Warner Music Group (WMG) turned in another double-digit improvement in recorded music revenue during Q3 FY 2021, contributing to a 33 percent year-over-year boost to overall earnings.
New York City-headquartered Warner Music Group (NASDAQ: WMG) revealed these and other noteworthy performance specifics in its newly released Q3 FY 2021 earnings breakdown, covering the three months ending on June 30th. As mentioned, revenue hiked by 33 percent from the same period in 2020, to $1.34 billion, due to streaming-driven upticks across both recorded and, to a lesser extent, publishing.
Regarding recorded music, Q3 FY 2021 revenue came in at $1.152 billion, against $861 million during the corresponding stretch in 2020 and $1.059 billion in Q2 FY 2021. Warner Chappell publishing earnings, for their part, totaled $189 million throughout April, May, and June of this year – a gain of 27 percent YoY, but a small decline from the previous quarter’s $192 million.

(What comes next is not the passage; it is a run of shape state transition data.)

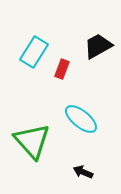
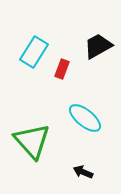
cyan ellipse: moved 4 px right, 1 px up
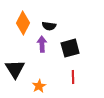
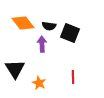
orange diamond: rotated 65 degrees counterclockwise
black square: moved 15 px up; rotated 36 degrees clockwise
orange star: moved 3 px up; rotated 16 degrees counterclockwise
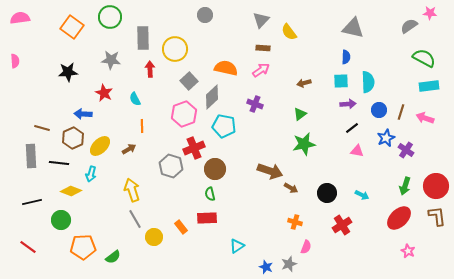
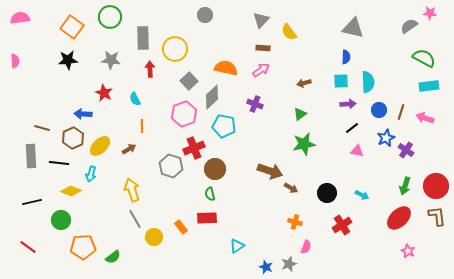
black star at (68, 72): moved 12 px up
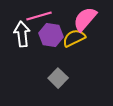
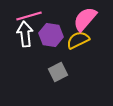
pink line: moved 10 px left
white arrow: moved 3 px right
yellow semicircle: moved 4 px right, 2 px down
gray square: moved 6 px up; rotated 18 degrees clockwise
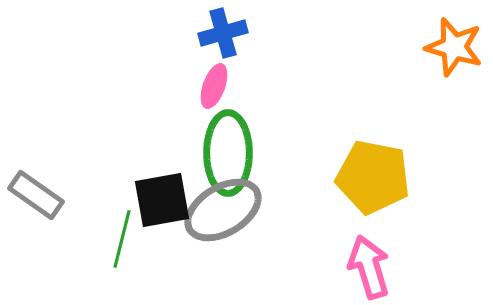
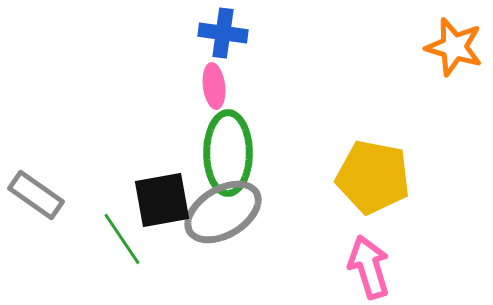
blue cross: rotated 24 degrees clockwise
pink ellipse: rotated 27 degrees counterclockwise
gray ellipse: moved 2 px down
green line: rotated 48 degrees counterclockwise
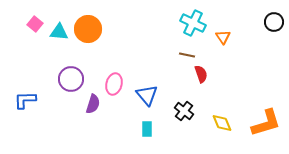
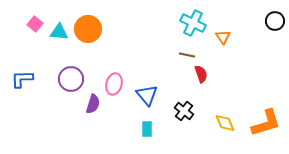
black circle: moved 1 px right, 1 px up
blue L-shape: moved 3 px left, 21 px up
yellow diamond: moved 3 px right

On a segment basis, recorded music enjoyed a $185 million YoY jump in digital revenue, at $815 million, while physical income, rebounding from the pandemic-impacted Q3 FY 2020’s $51 million, touched $130 million. Similarly, EBITDA grew by about 50 percent YoY, from $189 million to $282 million.

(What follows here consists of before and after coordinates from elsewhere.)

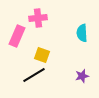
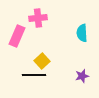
yellow square: moved 6 px down; rotated 28 degrees clockwise
black line: rotated 30 degrees clockwise
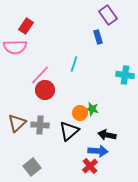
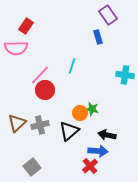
pink semicircle: moved 1 px right, 1 px down
cyan line: moved 2 px left, 2 px down
gray cross: rotated 18 degrees counterclockwise
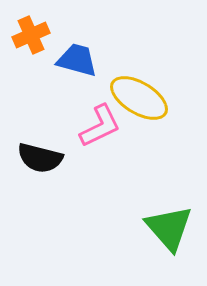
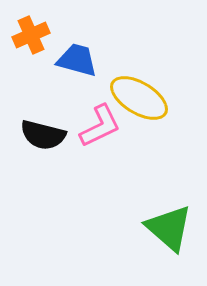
black semicircle: moved 3 px right, 23 px up
green triangle: rotated 8 degrees counterclockwise
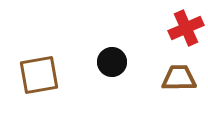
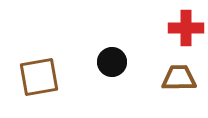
red cross: rotated 24 degrees clockwise
brown square: moved 2 px down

Explaining the improvements, company higher-ups emphasized the “accelerated revenue growth from emerging streaming platforms such as Facebook, TikTok and Peloton” as well as “an increasing demand for vinyl products,” amid a broader music-industry recovery from the pandemic.
Notwithstanding this recovery, however, music publishing performance earnings remained flat from Q3 FY 2020, totaling $27 million once again.
Interestingly, the latter figure likewise represents an $8 million falloff from Q2 FY 2021. Income attributable to mechanical increased modestly from 2020, to $13 million, whereas publishing revenue deriving from sync finished at $34 million (compared to $22 million in Q3 FY 2020 and $38 million in Q2 FY 2021). In spite of these QoQ falls, a bump in digital publishing earnings (at $113 million, opposite $90 million in Q3 FY 2020 and $104 million in Q2 FY 2021) made the YoY gain possible.
With Warner Music Group’s revenue growth showing few signs of slowing down – the other Big Three record labels have reported double-digit earnings boosts of their own – execs have made more than a few high-profile moves to this point in 2021.
To be sure, the Access Industries subsidiary in Q3 FY 2021 invested in virtual-concert platform Wave and acquired the recorded catalog of French DJ David Guetta, in what was reportedly a $100 million transaction. And through the opening month of the fiscal year’s fourth quarter, the company acquired the assets of Doug Morris’s 12Tone Music and, via its Warner Music Vietnam division, inked a distribution-focused partnership agreement with Yin Yang Media.
At the time of this piece’s writing, Warner Music Group stock (WMG on NASDAQ, once again) was up about one percent from yesterday’s close, for a per-share price of $37.29. The figure reflects a roughly 25 percent gain from WMG’s worth when the company returned to the stock market in June of 2020.